The American Dream and HOAs

I knew better. I really did. But the mounting pressure to fulfill my duty as a hardworking United States citizen and promising child of Boomer parents got to me.

You move too much.

You need to create stability for your children and buy a home.

Stop paying someone else’s mortgage.

This is what they told me for years. It made sense because I had lived a lovely childhood due to my parents’ efforts. But my own adult life did not mirror theirs. I went straight from the comfort of the middle class back to the poverty from which they had escaped. Sorry, Mom and Dad.

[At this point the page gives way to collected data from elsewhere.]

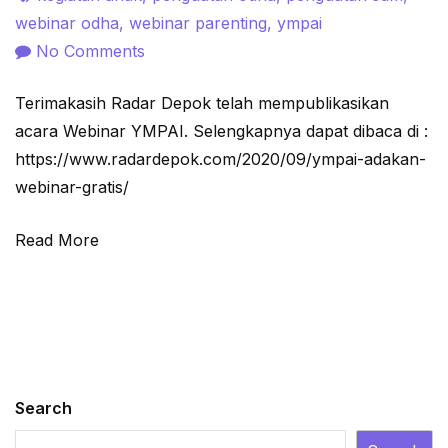
webinar odha
,
webinar parenting
,
ympai
on
No Comments
YMPAI
Terimakasih Radar Depok telah mempublikasikan
Adakan
acara Webinar YMPAI. Selengkapnya dapat dibaca di :
Webinar
https://www.radardepok.com/2020/09/ympai-adakan-
Gratis
webinar-gratis/
Read More
Search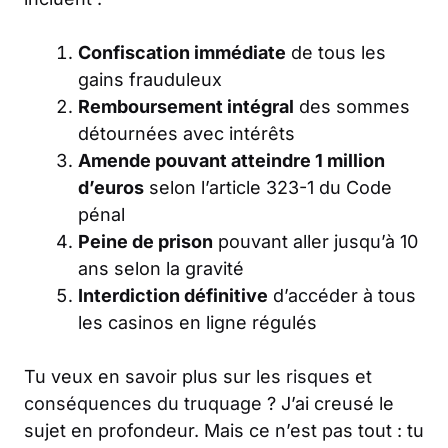
Confiscation immédiate
de tous les
gains frauduleux
Remboursement intégral
des sommes
détournées avec intérêts
Amende pouvant atteindre 1 million
d’euros
selon l’article 323-1 du Code
pénal
Peine de prison
pouvant aller jusqu’à 10
ans selon la gravité
Interdiction définitive
d’accéder à tous
les casinos en ligne régulés
Tu veux en savoir plus sur
les risques et
conséquences du truquage
? J’ai creusé le
sujet en profondeur. Mais ce n’est pas tout : tu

I have lived in a few different places in Tampa. I also bounced into and out of several homes in the SouthShore region of the County (Hillsborough County, Florida). And it was frustrating at times:

But let’s focus on my tenure at house I bleached and wanted to set on fire. During that time, a lot was going on in Tampa Bay. The housing market had crashed. Every third house in my neighborhood was empty from foreclosures and people who had just walked away from their newly worthless homes (I would take walks and look into the windows of these homes and see children’s items strewn across the floors. It was eerie.). Some of the empty homes were not just devoid of people—they were devoid of both interior and exterior walls because the builders had utilized Chinese drywall. And then there was a national expose on Homeowners Associations in Florida.

That HOA expose filled newspapers, news channels, and people’s consciousness, including my own. Yet here I am, uncomfortably sitting in a house that isn’t really mine, wishing I had taken heed of information embedded into my brain over a decade ago.